Comme on pouvait s'y attendre d'une bouteille commemorative de La Maison. Les specifications comme les aromes sont impressionnants.
Benriach BENRIACH 1966-2016 50yo GM BOOK OF KELLS for La Maison du Whisky #606 54.3%
one of 87 bottles, 1st Fill American Hogshead
Au nez, il y a aussi une legere fermete, mais l'ensemble offre un riche boise assez marque, une sensation fruitee dense de confitures rouges concentrees, du chocolat, des herbes, ainsi que des epices comme le clou de girofle et la cannelle. La premiere impression m'a fait sentir de nombreux points communs avec le Longmorn GM Celtic.
En bouche, comme au nez, on retrouve la presence du fut et des fruits evoquant la confiture, puis des herbes et des epices ; dans la seconde moitie, le cote tropical typique de Benriach se met peu a peu a deborder, accompagne d'une faible note chimique.
Ce n'est pas un type ou seule la fruitite ressort, comme dans certains hogsheads dont le degre a baisse ; il a aussi de l'epaisseur et une palette aromatique variee, y compris un boise riche. Le boise est puissant, mais peut-etre parce qu'il s'agit de chene americain, l'astringence n'est pas si forte, et je ne ressens presque pas le caractere surmuri que j'imaginais. Vraiment digne de La Maison.
【Very Good, Interesting】
Ce Benriach 1966, dit Celtic Label, a ete embouteille a seulement 87 bouteilles pour le 60e anniversaire de La Maison du Whisky en France ; il a, chose incroyable, 50 ans de maturation.

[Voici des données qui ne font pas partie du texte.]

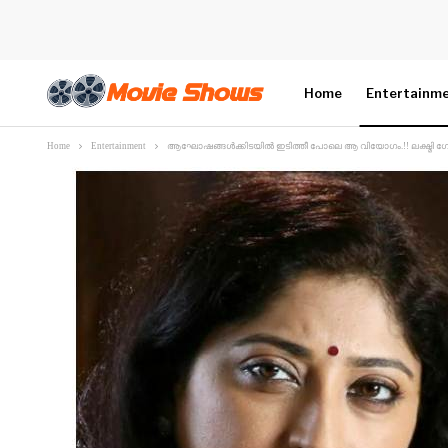
Home
Entertainm
Home
Entertainment
ആഘോഷങ്ങൾക്കിടയിൽ ഇടിത്തീ പോലെ ആ വിയോഗം.!! ലക്ഷ്മി ഗോപാലസ്വാ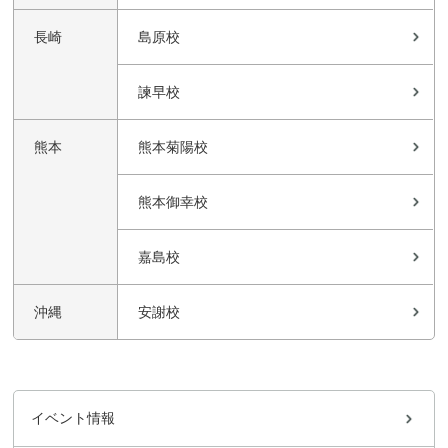
長崎
島原校
諫早校
熊本
熊本菊陽校
熊本御幸校
嘉島校
沖縄
安謝校
イベント情報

Le degre est reste a 54.3%, ce qui est surprenant pour un tel age, et je suppose que La Maison avait achete ce fut pour cette sortie commemorative. A titre indicatif, il coutait localement environ 180 000 yens la bouteille, mais si l'on considere sa popularite et ses specifications, on pourrait peut-etre dire que c'est bon marche. Cela dit, pour moi, il reste inachetable a tous les sens du terme...
J'ai deguste cette bouteille chez Caruso, a Shinjuku-sanchome, qui fetait son 12e anniversaire.
Comme il s'agissait d'une degustation hors de mon cadre habituel, veuillez noter que le style des notes differe legerement de d'habitude.
Comme decrit ci-dessus, les aromes et saveurs sont tres complexes et epais, et les elements tropicaux caracteristiques se ressentent nettement dans la seconde moitie de la bouche. Tout en offrant un boise riche, a l'oppose de la sensation de fut parfois dessechee d'un plain hogshead dont le degre aurait chute, il etait tres impressionnant de constater qu'il n'y avait presque pas de surmaturite ni d'astringence dure.
C'est une bouteille commemorative, et il est evident qu'elle possede les specifications d'une bouteille de grand prix, y compris son age de maturation ; mais je pense que c'est une bouteille remarquable parce que les aromes n'ont pas ete sacrifies pour autant.
Et avec un tel resultat, je suis tres curieux de savoir quelles etaient les specifications exactes du fut.
L'etiquette indique First Fill American Hogshead, et les informations detaillees de La Maison ajoutent aussi le terme remade, mais il n'est pas precise s'il s'agit de bourbon ou de sherry.
Quand la maturation devient longue, certains futs de bourbon developpent aussi une sensation chocolatee proche des futs de sherry, et il me semble que les deux deviennent difficiles a distinguer. Il fut un temps ou les bourbon casks de malts tres longuement vieillis, que l'on voyait souvent chez certains embouteilleurs comme The Agency, etaient parfois identifies normalement comme des sherry casks en degustation a l'aveugle, non seulement par moi, mais aussi par des degustateurs fiables.
Ce Benriach presentait lui aussi une sensation de fut similaire a celle du Longmorn Celtic, mais il n'avait pas la surmaturite ni la forte astringence que l'on rencontrait souvent dans cette meme bouteille en version heavily sherried. Je me demande donc si ce n'est pas finalement un profil different, plutot de type bourbon ; mais meme si c'est un hogshead et non un barrel, j'ai du mal a croire qu'un fut de bourbon first fill, tres expressif, puisse apres 50 ans de maturation donner des aromes et saveurs aussi depourvus d'amertume rapeuse ou de notes parasites...
Est-ce la aussi la magie de La Maison ?
Quoi qu'il en soit, c'est un Benriach impressionnant, digne d'une bouteille commemorative du 60e anniversaire.